## YOUR GOAL
Reproduce the records below; each should match the original exactly.

Document structure recognition data
+-------+

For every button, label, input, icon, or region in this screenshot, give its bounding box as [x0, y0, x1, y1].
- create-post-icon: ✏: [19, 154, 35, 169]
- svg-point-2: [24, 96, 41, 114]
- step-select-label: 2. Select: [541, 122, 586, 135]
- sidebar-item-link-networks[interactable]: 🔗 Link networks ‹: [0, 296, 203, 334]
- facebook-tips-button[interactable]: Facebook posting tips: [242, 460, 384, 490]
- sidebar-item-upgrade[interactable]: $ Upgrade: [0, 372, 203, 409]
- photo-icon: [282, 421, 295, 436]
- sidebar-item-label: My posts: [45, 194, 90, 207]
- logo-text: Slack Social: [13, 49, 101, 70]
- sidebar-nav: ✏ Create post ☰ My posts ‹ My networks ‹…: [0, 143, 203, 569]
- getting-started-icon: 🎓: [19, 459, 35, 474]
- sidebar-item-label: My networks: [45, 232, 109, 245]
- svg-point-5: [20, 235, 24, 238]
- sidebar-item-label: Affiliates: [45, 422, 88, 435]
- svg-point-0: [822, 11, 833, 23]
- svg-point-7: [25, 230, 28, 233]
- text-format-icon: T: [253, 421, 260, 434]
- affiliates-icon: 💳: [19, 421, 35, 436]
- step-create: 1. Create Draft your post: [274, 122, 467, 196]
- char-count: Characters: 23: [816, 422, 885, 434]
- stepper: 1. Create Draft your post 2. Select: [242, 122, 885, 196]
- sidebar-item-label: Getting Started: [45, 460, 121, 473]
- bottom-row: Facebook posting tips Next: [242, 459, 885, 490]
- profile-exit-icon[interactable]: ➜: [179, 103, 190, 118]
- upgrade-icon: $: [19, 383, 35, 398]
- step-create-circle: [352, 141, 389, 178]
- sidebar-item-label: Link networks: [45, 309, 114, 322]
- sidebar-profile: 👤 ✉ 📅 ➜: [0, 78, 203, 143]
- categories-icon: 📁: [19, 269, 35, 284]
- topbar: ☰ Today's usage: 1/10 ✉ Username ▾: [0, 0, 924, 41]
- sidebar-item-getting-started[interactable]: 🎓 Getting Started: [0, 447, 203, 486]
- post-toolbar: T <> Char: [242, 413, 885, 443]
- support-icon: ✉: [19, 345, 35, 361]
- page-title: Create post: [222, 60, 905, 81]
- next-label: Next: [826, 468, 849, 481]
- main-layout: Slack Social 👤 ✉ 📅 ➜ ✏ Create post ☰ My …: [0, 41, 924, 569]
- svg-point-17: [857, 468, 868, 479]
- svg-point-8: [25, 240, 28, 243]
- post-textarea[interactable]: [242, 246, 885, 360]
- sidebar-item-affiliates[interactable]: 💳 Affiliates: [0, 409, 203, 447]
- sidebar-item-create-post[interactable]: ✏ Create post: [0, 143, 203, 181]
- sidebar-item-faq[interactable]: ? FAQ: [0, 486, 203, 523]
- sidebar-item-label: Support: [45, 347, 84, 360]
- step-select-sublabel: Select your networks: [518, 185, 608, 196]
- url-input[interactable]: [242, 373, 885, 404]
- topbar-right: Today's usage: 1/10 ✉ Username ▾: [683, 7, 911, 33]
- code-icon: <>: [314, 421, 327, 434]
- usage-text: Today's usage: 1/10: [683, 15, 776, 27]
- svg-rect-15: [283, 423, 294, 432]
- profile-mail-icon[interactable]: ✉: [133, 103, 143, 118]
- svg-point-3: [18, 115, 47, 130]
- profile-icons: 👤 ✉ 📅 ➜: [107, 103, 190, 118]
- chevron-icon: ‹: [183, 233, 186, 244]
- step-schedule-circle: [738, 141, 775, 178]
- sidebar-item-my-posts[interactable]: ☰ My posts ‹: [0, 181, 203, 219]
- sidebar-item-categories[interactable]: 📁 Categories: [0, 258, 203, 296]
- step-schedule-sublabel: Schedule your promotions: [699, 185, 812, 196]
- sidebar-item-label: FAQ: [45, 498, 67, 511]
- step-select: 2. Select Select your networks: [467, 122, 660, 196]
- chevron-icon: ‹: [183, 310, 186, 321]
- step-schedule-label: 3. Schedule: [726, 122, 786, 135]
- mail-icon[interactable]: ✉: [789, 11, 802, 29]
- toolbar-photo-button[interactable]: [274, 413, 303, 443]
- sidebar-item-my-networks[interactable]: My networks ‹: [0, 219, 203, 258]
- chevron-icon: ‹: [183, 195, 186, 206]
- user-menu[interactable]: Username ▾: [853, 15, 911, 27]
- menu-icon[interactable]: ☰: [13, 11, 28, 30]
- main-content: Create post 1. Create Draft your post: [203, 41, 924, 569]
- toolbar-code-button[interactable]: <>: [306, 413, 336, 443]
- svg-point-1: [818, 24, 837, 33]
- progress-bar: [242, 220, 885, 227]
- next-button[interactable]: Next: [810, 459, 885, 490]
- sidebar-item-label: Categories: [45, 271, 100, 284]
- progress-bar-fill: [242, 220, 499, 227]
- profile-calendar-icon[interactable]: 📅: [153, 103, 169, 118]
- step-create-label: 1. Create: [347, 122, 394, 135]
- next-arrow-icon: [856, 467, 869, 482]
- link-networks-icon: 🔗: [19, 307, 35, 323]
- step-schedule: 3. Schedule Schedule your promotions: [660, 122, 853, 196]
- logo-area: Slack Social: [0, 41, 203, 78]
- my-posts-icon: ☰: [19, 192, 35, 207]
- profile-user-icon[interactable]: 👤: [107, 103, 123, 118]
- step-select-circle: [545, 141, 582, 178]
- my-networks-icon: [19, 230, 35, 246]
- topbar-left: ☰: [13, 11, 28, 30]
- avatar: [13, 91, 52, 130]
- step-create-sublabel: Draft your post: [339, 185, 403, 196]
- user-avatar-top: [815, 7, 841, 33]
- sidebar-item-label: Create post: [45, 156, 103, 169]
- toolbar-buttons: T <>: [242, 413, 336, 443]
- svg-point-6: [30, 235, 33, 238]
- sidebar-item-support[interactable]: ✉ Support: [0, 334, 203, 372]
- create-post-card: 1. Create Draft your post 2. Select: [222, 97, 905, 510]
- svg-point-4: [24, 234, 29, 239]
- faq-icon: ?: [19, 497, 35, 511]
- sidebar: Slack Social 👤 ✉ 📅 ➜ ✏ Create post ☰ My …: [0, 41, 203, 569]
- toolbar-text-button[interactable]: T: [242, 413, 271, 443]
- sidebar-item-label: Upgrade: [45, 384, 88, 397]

+-------+

## SOLUTION TO THIS TASK
For every button, label, input, icon, or region in this screenshot, give its bounding box as [x0, y0, x1, y1].
- create-post-icon: ✏: [19, 154, 35, 169]
- svg-point-2: [24, 96, 41, 114]
- step-select-label: 2. Select: [541, 122, 586, 135]
- sidebar-item-link-networks[interactable]: 🔗 Link networks ‹: [0, 296, 203, 334]
- facebook-tips-button[interactable]: Facebook posting tips: [242, 460, 384, 490]
- sidebar-item-upgrade[interactable]: $ Upgrade: [0, 372, 203, 409]
- photo-icon: [282, 421, 295, 436]
- sidebar-item-label: My posts: [45, 194, 90, 207]
- logo-text: Slack Social: [13, 49, 101, 70]
- sidebar-nav: ✏ Create post ☰ My posts ‹ My networks ‹…: [0, 143, 203, 569]
- getting-started-icon: 🎓: [19, 459, 35, 474]
- sidebar-item-label: My networks: [45, 232, 109, 245]
- svg-point-5: [20, 235, 24, 238]
- sidebar-item-label: Affiliates: [45, 422, 88, 435]
- svg-point-0: [822, 11, 833, 23]
- svg-point-7: [25, 230, 28, 233]
- text-format-icon: T: [253, 421, 260, 434]
- affiliates-icon: 💳: [19, 421, 35, 436]
- step-create: 1. Create Draft your post: [274, 122, 467, 196]
- char-count: Characters: 23: [816, 422, 885, 434]
- stepper: 1. Create Draft your post 2. Select: [242, 122, 885, 196]
- sidebar-item-label: Getting Started: [45, 460, 121, 473]
- bottom-row: Facebook posting tips Next: [242, 459, 885, 490]
- profile-exit-icon[interactable]: ➜: [179, 103, 190, 118]
- upgrade-icon: $: [19, 383, 35, 398]
- step-create-circle: [352, 141, 389, 178]
- sidebar-item-label: Link networks: [45, 309, 114, 322]
- sidebar-profile: 👤 ✉ 📅 ➜: [0, 78, 203, 143]
- categories-icon: 📁: [19, 269, 35, 284]
- topbar: ☰ Today's usage: 1/10 ✉ Username ▾: [0, 0, 924, 41]
- sidebar-item-getting-started[interactable]: 🎓 Getting Started: [0, 447, 203, 486]
- post-toolbar: T <> Char: [242, 413, 885, 443]
- support-icon: ✉: [19, 345, 35, 361]
- page-title: Create post: [222, 60, 905, 81]
- next-label: Next: [826, 468, 849, 481]
- main-layout: Slack Social 👤 ✉ 📅 ➜ ✏ Create post ☰ My …: [0, 41, 924, 569]
- svg-point-17: [857, 468, 868, 479]
- svg-point-8: [25, 240, 28, 243]
- post-textarea[interactable]: [242, 246, 885, 360]
- sidebar-item-affiliates[interactable]: 💳 Affiliates: [0, 409, 203, 447]
- sidebar-item-create-post[interactable]: ✏ Create post: [0, 143, 203, 181]
- sidebar-item-faq[interactable]: ? FAQ: [0, 486, 203, 523]
- sidebar-item-label: Support: [45, 347, 84, 360]
- step-select-sublabel: Select your networks: [518, 185, 608, 196]
- url-input[interactable]: [242, 373, 885, 404]
- topbar-right: Today's usage: 1/10 ✉ Username ▾: [683, 7, 911, 33]
- code-icon: <>: [314, 421, 327, 434]
- usage-text: Today's usage: 1/10: [683, 15, 776, 27]
- svg-rect-15: [283, 423, 294, 432]
- profile-mail-icon[interactable]: ✉: [133, 103, 143, 118]
- svg-point-3: [18, 115, 47, 130]
- profile-icons: 👤 ✉ 📅 ➜: [107, 103, 190, 118]
- chevron-icon: ‹: [183, 233, 186, 244]
- step-schedule-circle: [738, 141, 775, 178]
- sidebar-item-my-posts[interactable]: ☰ My posts ‹: [0, 181, 203, 219]
- sidebar-item-categories[interactable]: 📁 Categories: [0, 258, 203, 296]
- step-schedule-sublabel: Schedule your promotions: [699, 185, 812, 196]
- sidebar-item-label: FAQ: [45, 498, 67, 511]
- step-select: 2. Select Select your networks: [467, 122, 660, 196]
- chevron-icon: ‹: [183, 310, 186, 321]
- step-schedule-label: 3. Schedule: [726, 122, 786, 135]
- mail-icon[interactable]: ✉: [789, 11, 802, 29]
- toolbar-photo-button[interactable]: [274, 413, 303, 443]
- sidebar-item-my-networks[interactable]: My networks ‹: [0, 219, 203, 258]
- chevron-icon: ‹: [183, 195, 186, 206]
- user-menu[interactable]: Username ▾: [853, 15, 911, 27]
- menu-icon[interactable]: ☰: [13, 11, 28, 30]
- main-content: Create post 1. Create Draft your post: [203, 41, 924, 569]
- toolbar-code-button[interactable]: <>: [306, 413, 336, 443]
- svg-point-1: [818, 24, 837, 33]
- progress-bar: [242, 220, 885, 227]
- next-button[interactable]: Next: [810, 459, 885, 490]
- sidebar-item-label: Categories: [45, 271, 100, 284]
- progress-bar-fill: [242, 220, 499, 227]
- profile-calendar-icon[interactable]: 📅: [153, 103, 169, 118]
- step-create-label: 1. Create: [347, 122, 394, 135]
- next-arrow-icon: [856, 467, 869, 482]
- link-networks-icon: 🔗: [19, 307, 35, 323]
- step-schedule: 3. Schedule Schedule your promotions: [660, 122, 853, 196]
- logo-area: Slack Social: [0, 41, 203, 78]
- my-posts-icon: ☰: [19, 192, 35, 207]
- profile-user-icon[interactable]: 👤: [107, 103, 123, 118]
- step-select-circle: [545, 141, 582, 178]
- my-networks-icon: [19, 230, 35, 246]
- topbar-left: ☰: [13, 11, 28, 30]
- avatar: [13, 91, 52, 130]
- step-create-sublabel: Draft your post: [339, 185, 403, 196]
- user-avatar-top: [815, 7, 841, 33]
- sidebar-item-label: Create post: [45, 156, 103, 169]
- toolbar-buttons: T <>: [242, 413, 336, 443]
- svg-point-6: [30, 235, 33, 238]
- sidebar-item-support[interactable]: ✉ Support: [0, 334, 203, 372]
- create-post-card: 1. Create Draft your post 2. Select: [222, 97, 905, 510]
- svg-point-4: [24, 234, 29, 239]
- faq-icon: ?: [19, 497, 35, 511]
- sidebar: Slack Social 👤 ✉ 📅 ➜ ✏ Create post ☰ My …: [0, 41, 203, 569]
- toolbar-text-button[interactable]: T: [242, 413, 271, 443]
- sidebar-item-label: Upgrade: [45, 384, 88, 397]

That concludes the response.